Ärgerlich zupfte er ein sich durchkämpfendes einzelnes graues Haar über dem Ohr aus und schimpfte verhalten. Weniger wegen des kurzen Schmerzes als wegen der Tatsache des unaufhaltsamen Alterns. Ansonsten zufrieden fuhr er sich mit den nassen Händen durchs zerzauste, aber noch immer volle, dunkle Haar und nahm danach einige homöopathische Kügelchen ein, obwohl er diese Art der Therapie wie alle anderen auch grundsätzlich für zwecklos hielt. Eine beginnende Verkühlung ließ sich ohnehin durch nichts und niemanden verhindern. Ärzte, Apotheker und Pharmafirmen sahen das nicht so und schwatzten einem alles auf, was gut und vor allem teuer war. Ein Interessenkonflikt. Allerdings, da er das Fläschchen nun schon besaß, wäre es eine Verschwendung gewesen, es nicht zu verwenden. Immerhin beinhaltete es mehrere Hundert solcher Kügelchen, dachte er und schlurfte zurück in die mit handbemalten Fliesen ausgelegte Küche.

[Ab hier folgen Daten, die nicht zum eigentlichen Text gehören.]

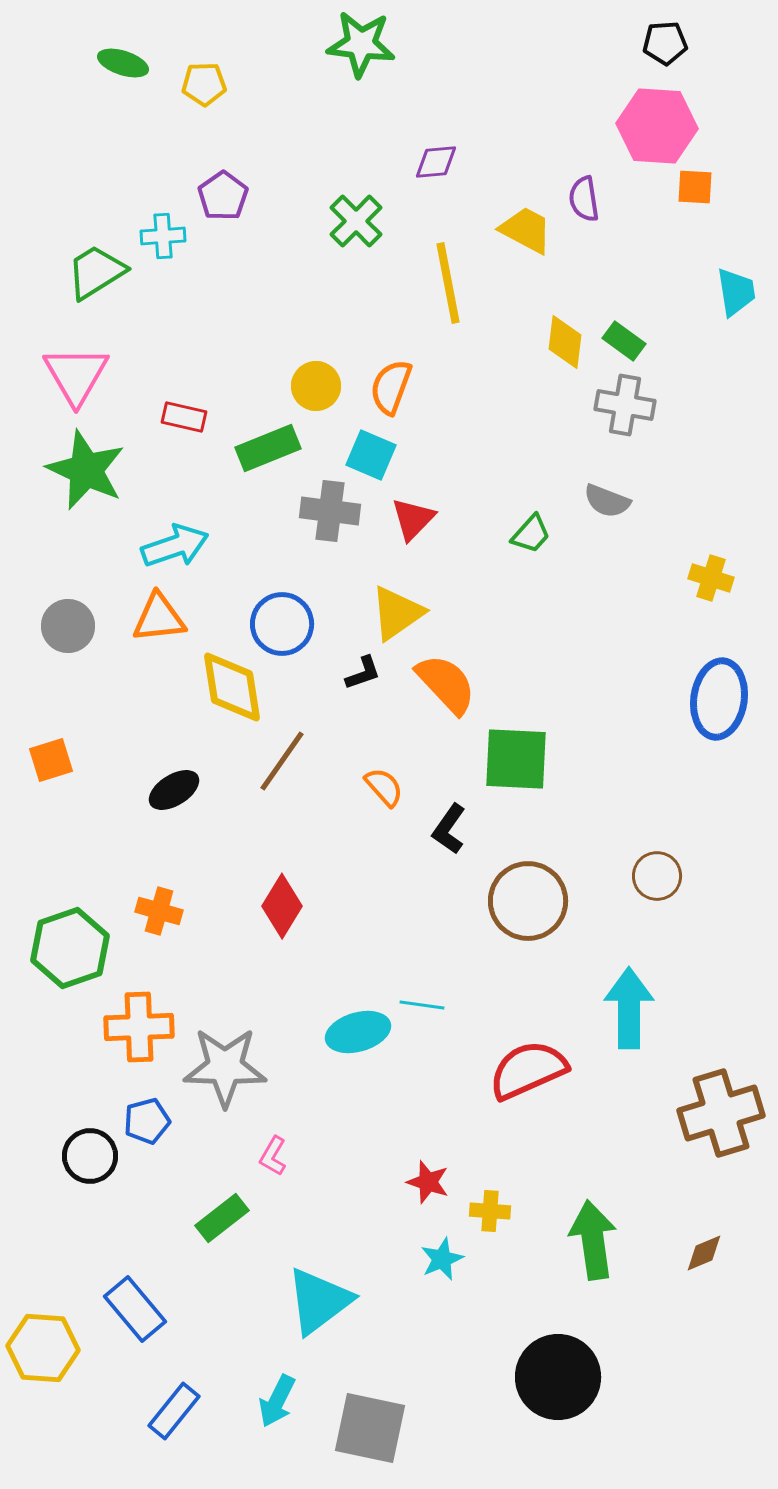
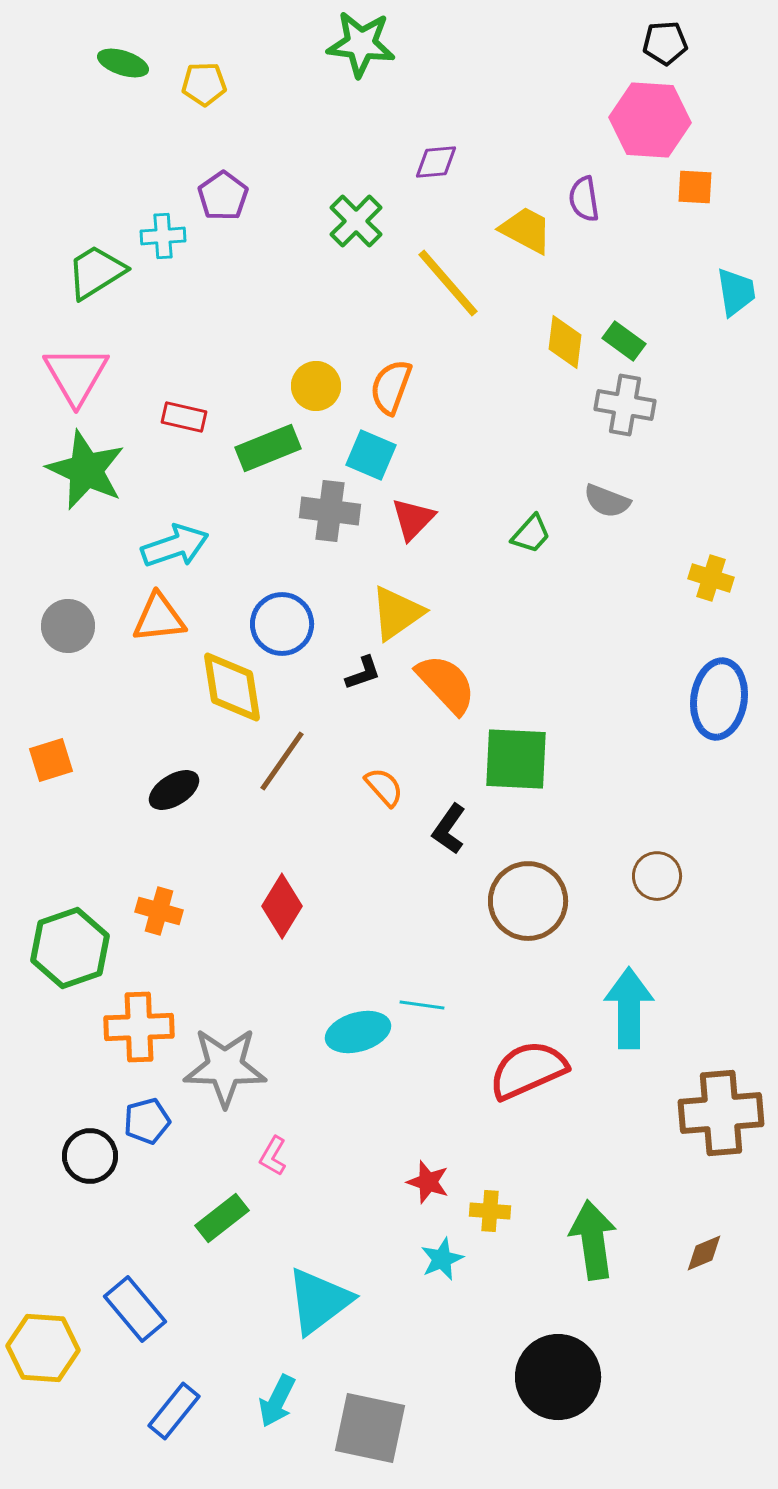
pink hexagon at (657, 126): moved 7 px left, 6 px up
yellow line at (448, 283): rotated 30 degrees counterclockwise
brown cross at (721, 1113): rotated 12 degrees clockwise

Das „Tsing“ des herausspringenden Toasts war für Orsini das Zeichen, den Tag ernsthaft zu beginnen – die Uhrzeit war dabei eine Variable. Nachdem er die Zeitung überflogen hatte, zog er das Telefon näher an sich heran.

Kein Kontakt mit dem Notar, hatte Sophie Pfeifer beharrlich verlangt. Aber irgendwie musste man an Informationen kommen.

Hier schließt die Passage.